I would expect if there is interference with the viral vector vaccine, it would be due to more active measures than proliferating memory cells; specifically either effector T cells or circulating antibodies are what I would anticipate to be the source of such interference. While it can take months for antibody levels to really decline, antigen-specific effector T cell populations can reduce in a matter of weeks as well. I'm beginning to think that T cells are rather important for the immune response to COVID-19, as perhaps only tangentially related point.

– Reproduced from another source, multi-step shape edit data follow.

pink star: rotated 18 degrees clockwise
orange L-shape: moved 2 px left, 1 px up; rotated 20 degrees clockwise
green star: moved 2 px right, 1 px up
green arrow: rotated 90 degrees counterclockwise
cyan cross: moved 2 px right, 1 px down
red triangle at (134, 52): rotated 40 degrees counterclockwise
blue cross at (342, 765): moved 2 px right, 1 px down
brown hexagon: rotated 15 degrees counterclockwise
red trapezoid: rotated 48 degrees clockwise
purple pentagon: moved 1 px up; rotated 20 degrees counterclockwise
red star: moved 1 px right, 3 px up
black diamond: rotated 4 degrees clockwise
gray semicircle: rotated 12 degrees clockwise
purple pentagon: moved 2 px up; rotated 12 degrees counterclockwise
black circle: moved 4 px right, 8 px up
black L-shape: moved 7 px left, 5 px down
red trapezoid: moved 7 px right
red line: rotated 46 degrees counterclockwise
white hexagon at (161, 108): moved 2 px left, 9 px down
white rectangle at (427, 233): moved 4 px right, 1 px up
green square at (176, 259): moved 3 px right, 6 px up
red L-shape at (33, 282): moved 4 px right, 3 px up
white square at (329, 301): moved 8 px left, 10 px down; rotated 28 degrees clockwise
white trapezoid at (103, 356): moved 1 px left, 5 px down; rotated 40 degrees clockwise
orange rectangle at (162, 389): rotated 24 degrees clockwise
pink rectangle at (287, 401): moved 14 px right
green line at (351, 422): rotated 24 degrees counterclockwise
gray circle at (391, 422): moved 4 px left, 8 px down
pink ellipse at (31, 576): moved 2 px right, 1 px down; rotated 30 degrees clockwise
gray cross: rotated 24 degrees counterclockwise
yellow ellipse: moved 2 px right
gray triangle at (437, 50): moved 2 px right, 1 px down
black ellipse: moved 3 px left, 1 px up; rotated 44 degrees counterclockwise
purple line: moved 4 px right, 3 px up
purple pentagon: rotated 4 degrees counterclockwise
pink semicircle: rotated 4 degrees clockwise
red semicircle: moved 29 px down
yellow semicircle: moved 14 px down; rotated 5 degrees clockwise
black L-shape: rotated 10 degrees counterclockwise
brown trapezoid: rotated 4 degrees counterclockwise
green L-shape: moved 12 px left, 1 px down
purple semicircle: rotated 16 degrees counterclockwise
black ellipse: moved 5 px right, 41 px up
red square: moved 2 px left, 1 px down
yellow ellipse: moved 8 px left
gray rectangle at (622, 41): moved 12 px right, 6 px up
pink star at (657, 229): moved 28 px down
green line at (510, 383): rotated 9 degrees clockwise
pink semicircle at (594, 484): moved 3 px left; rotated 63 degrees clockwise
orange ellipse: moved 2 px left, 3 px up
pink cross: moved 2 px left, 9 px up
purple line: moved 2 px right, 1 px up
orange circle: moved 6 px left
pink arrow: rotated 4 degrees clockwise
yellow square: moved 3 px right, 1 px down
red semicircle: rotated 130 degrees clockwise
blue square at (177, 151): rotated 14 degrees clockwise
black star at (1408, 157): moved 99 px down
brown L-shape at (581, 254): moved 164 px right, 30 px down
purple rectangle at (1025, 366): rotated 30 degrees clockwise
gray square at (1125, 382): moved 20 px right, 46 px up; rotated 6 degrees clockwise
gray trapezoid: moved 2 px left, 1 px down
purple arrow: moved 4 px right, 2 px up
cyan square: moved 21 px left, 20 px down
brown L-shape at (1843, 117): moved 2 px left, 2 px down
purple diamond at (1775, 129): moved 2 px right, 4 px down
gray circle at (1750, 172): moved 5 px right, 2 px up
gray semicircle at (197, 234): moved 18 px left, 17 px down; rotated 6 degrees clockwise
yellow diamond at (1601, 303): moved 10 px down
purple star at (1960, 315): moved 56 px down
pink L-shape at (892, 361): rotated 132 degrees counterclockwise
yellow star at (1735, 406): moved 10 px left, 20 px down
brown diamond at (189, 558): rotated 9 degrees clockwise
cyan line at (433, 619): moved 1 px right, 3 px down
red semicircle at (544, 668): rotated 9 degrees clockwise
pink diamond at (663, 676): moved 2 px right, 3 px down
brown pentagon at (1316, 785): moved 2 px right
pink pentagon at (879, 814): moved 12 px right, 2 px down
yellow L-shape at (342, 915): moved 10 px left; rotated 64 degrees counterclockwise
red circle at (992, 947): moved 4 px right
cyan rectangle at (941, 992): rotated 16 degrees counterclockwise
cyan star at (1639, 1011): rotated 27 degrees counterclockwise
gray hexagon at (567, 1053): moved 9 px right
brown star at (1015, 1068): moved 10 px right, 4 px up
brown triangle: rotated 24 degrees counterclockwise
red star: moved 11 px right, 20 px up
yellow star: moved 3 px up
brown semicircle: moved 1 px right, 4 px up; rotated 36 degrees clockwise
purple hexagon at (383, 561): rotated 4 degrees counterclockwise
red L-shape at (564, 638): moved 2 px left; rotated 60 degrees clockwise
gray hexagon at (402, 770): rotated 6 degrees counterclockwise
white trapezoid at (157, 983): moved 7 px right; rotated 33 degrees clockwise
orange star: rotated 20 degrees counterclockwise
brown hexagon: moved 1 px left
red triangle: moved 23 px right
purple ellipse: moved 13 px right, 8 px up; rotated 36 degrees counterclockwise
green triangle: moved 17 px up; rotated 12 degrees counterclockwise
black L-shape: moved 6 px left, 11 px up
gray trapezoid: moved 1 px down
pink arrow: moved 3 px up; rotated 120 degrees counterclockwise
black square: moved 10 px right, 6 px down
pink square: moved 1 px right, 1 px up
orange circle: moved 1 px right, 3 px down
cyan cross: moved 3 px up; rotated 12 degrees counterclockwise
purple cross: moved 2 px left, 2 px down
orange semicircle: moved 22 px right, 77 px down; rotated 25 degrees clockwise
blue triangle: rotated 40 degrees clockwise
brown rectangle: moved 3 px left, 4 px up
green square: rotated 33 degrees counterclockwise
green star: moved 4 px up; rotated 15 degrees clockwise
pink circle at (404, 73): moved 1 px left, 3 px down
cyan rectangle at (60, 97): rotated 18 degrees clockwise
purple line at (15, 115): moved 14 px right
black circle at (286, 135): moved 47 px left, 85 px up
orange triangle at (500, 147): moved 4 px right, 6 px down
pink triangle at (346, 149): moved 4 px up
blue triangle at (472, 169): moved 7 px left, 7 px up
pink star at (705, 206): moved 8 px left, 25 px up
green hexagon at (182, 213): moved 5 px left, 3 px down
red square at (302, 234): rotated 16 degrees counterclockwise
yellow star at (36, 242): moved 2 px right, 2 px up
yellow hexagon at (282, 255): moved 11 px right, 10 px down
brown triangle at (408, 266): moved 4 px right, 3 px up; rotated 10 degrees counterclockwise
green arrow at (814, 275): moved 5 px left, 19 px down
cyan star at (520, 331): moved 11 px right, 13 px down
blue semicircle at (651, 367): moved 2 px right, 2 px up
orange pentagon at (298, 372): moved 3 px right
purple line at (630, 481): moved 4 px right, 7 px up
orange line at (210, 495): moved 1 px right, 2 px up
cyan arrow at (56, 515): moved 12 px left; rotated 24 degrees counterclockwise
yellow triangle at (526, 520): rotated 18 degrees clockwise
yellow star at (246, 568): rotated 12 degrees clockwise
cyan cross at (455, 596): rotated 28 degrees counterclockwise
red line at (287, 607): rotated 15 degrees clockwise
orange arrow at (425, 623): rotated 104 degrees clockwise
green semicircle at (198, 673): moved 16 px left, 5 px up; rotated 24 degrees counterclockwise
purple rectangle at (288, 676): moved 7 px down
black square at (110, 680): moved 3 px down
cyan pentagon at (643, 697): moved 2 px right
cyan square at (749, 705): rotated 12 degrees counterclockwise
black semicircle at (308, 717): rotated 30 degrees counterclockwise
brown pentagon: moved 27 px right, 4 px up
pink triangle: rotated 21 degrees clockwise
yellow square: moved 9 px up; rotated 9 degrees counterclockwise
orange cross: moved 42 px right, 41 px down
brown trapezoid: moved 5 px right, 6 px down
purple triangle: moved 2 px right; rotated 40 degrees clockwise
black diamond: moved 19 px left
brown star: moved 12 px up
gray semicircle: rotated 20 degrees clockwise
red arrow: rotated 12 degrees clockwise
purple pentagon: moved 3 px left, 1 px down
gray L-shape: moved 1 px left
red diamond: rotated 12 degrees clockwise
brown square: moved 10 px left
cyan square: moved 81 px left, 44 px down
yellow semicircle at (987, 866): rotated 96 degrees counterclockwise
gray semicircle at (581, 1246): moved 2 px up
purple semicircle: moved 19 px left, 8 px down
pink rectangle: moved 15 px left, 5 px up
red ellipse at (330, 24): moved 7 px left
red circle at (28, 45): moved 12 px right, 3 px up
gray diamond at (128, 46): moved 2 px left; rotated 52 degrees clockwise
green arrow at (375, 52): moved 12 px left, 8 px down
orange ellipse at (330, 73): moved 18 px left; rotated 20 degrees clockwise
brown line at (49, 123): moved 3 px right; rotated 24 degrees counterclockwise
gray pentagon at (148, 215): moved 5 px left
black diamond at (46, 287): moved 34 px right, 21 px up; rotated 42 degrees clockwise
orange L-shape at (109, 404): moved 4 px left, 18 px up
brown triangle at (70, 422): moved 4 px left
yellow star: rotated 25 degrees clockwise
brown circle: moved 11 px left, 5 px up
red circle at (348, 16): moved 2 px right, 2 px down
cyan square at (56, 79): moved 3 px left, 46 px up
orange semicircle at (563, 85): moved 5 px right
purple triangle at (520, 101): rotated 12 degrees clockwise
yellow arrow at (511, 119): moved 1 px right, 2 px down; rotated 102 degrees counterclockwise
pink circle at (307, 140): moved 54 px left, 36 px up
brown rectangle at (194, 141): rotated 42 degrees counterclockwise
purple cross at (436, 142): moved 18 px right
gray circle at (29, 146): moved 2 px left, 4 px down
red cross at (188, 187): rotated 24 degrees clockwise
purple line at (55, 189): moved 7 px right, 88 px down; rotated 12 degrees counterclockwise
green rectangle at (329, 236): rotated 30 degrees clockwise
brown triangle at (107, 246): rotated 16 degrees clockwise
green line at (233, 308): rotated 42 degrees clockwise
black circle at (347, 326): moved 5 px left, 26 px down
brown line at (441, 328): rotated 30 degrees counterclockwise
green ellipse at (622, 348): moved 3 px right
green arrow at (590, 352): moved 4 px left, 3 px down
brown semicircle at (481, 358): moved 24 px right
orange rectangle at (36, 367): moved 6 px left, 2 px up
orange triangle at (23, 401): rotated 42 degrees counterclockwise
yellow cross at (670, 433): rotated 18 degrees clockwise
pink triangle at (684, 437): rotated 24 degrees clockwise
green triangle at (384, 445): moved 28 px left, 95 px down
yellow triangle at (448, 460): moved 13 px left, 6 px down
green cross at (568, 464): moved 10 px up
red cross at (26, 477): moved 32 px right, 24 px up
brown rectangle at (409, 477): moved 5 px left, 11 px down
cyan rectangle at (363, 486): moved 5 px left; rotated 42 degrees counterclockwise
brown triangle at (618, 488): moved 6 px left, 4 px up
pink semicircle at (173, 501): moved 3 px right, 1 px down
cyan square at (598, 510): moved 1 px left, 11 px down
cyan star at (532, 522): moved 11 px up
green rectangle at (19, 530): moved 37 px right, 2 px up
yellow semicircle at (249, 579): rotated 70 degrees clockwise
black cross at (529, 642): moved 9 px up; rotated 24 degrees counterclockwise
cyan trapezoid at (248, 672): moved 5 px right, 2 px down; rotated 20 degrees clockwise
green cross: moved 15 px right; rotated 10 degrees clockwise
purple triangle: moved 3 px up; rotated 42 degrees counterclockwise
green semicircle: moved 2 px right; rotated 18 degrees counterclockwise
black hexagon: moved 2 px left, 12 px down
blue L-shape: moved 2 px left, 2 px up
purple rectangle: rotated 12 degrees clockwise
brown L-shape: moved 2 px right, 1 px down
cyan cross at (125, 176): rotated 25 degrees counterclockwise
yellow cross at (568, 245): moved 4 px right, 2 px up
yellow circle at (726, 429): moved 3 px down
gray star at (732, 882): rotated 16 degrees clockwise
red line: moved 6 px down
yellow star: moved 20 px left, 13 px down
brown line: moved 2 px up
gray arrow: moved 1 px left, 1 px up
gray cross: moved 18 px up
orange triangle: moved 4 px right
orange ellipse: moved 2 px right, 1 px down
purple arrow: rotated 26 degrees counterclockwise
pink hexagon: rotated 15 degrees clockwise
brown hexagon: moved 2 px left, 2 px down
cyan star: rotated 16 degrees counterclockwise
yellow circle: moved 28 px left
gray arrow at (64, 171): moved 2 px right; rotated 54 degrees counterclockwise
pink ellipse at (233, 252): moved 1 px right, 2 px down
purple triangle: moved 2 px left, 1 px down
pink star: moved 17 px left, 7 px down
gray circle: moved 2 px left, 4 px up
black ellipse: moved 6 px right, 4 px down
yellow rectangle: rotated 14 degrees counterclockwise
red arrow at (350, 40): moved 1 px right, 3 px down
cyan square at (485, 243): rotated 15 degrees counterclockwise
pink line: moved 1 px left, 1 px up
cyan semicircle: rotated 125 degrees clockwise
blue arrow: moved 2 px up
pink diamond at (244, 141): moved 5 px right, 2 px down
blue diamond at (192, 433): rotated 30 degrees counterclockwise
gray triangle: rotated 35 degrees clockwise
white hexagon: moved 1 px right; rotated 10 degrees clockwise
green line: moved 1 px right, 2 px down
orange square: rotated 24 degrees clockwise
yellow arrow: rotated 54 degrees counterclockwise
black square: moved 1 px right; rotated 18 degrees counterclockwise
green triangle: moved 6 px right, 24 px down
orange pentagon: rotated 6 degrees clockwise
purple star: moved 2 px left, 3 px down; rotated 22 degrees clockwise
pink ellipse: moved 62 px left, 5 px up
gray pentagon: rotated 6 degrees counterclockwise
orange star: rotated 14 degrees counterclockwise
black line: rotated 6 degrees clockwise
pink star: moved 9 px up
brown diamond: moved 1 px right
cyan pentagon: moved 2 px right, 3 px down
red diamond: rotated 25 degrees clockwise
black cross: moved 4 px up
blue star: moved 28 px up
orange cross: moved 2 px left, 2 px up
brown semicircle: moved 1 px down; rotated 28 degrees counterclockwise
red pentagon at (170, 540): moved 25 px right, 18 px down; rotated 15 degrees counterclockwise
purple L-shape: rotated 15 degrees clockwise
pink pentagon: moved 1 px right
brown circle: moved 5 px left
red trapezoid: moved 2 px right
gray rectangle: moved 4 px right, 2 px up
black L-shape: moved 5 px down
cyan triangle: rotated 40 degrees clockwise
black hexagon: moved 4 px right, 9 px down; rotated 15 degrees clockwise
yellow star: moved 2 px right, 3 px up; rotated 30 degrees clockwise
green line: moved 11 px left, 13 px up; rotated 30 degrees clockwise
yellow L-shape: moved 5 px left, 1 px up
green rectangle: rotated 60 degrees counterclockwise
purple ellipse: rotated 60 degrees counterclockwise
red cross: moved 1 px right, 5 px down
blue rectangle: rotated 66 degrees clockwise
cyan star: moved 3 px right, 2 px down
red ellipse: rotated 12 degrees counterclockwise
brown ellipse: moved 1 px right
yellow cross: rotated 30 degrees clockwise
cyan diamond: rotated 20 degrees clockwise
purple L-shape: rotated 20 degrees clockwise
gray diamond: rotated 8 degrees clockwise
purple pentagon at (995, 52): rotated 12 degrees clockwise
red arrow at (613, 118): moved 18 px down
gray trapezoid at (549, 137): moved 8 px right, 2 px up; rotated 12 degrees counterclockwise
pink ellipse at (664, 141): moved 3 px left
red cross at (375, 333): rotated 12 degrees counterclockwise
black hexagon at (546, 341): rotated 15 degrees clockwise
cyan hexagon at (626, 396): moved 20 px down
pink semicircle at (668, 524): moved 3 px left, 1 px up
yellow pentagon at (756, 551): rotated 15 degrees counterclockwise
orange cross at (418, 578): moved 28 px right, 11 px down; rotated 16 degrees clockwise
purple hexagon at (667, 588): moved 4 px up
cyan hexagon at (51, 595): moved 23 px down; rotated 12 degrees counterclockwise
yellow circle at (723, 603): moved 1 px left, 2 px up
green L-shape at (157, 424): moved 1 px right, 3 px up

The hypothesis that it takes time for a memory cell population to be fully matured such that the boost would be effective is interesting, although it is defied by the fact that boosting the mRNA vaccines just 21-28 days after the prime produces a clear enhancement of the antibody response. Clearly it is possible to boost a SARS-CoV-2 response and get efficacy gains with a boost occurring only 3-4 weeks after the prime. But for some reason, with this viral vector vaccine, boosting on that timeframe appears to actually harm the overall efficacy. My hypothesis that it has to do with the response to the vector is based on the fact that the viral vector is the main difference between this vaccine vs the mRNA vaccines.
Of course, sometimes when you hear hoofbeats, it's actually zebras. It could be that the reason for this kinetic issue has something to do with the fact that this vaccine actually infects cells with an incompetent virus rather than just providing mRNA. The kinetics of the immune response to these two different mechanisms may be, well, different, and that could be part of it. I'm not an adaptive immunologist so while I can come up with hypotheses, I can't feel extremely confident in them.
No doubt I will hear what some adaptive immunologists have to say about this soon, and I'll report back on that.